Podcast: Yehoshua Pfeffer on How Haredi Jews Think About Serving in the IDF

By Yehoshua Pfeffer, Tikvah Podcast at Mosaic

Why do Israel's ultra-Orthodox Jews so adamantly decline to serve in the military—and could that change? A communal leader walks us through the deliberations taking place.

This Week’s Guest: Yehoshua Pfeffer

Mandatory army service plays an essential function within Israeli civic culture, absorbing and equalizing Ashkenazi, Mizraḥi (Middle Eastern), religious, secular, male, female, Ethiopian, Russian, Druze and more. In the IDF, all of these identities step back and create room for a national Israeli identity to step forward.

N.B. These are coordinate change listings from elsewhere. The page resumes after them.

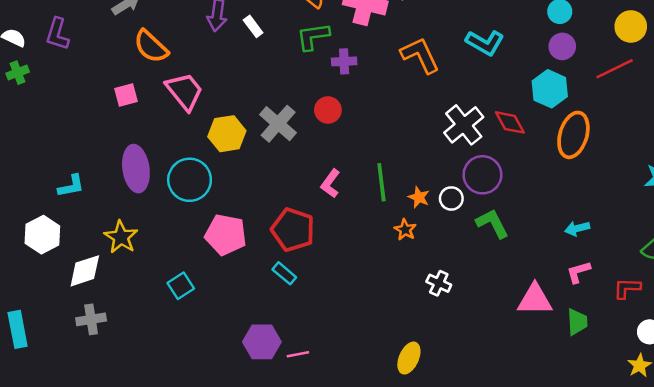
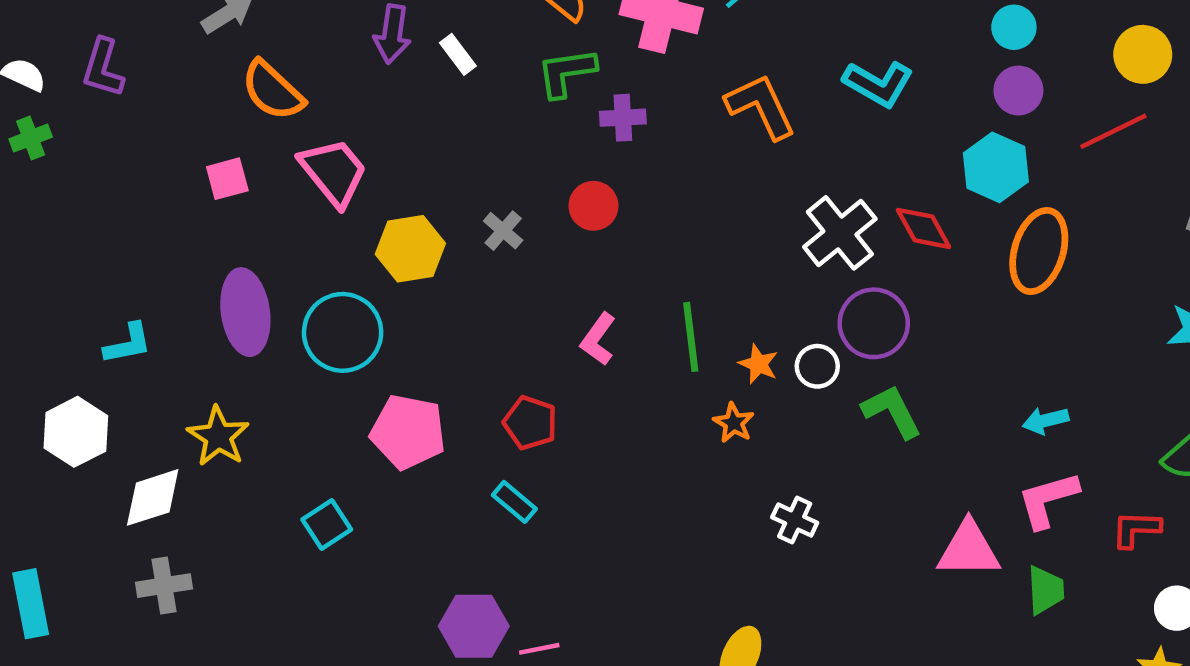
gray cross: (278, 124) -> (503, 231), size x0.6
red pentagon: (293, 230) -> (530, 423), size x0.7
pink L-shape: (578, 272) -> (1048, 500), size x1.4

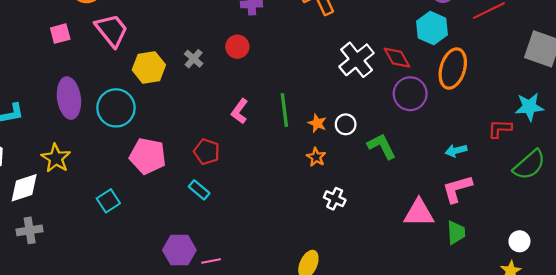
purple circle: (874, 323) -> (410, 94), moved
orange star: (734, 423) -> (316, 157), moved
red L-shape: (1136, 529) -> (500, 129), moved

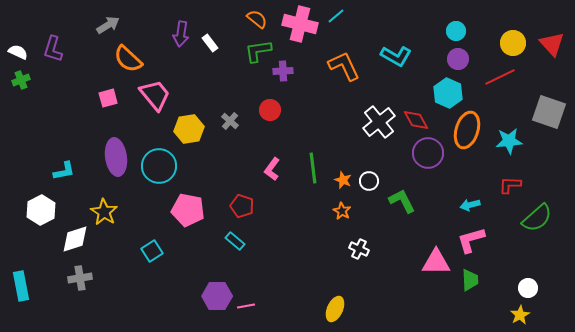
cyan star: (529, 107) -> (509, 141), moved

Almost every Jewish community in Israel serves in the IDF, except one: the ḥaredi (ultra-Orthodox) community. Seventy years ago, Israel’s first prime minister, David Ben-Gurion, famously gave ḥaredi leaders an official exemption from compulsory national service, an exemption that persists to this day, along with much accompanying controversy. On this week’s podcast, the ḥaredi leader Yehoshua Pfeffer, himself a rabbinic judge, asks whether that exemption is just. In conversation with Mosaic’s editor Jonathan Silver, he explores the background behind the reluctance to serve, and brings us inside the debate currently unfolding within Israel’s Orthodox communities about the fulfillment of civic obligation and moral duty.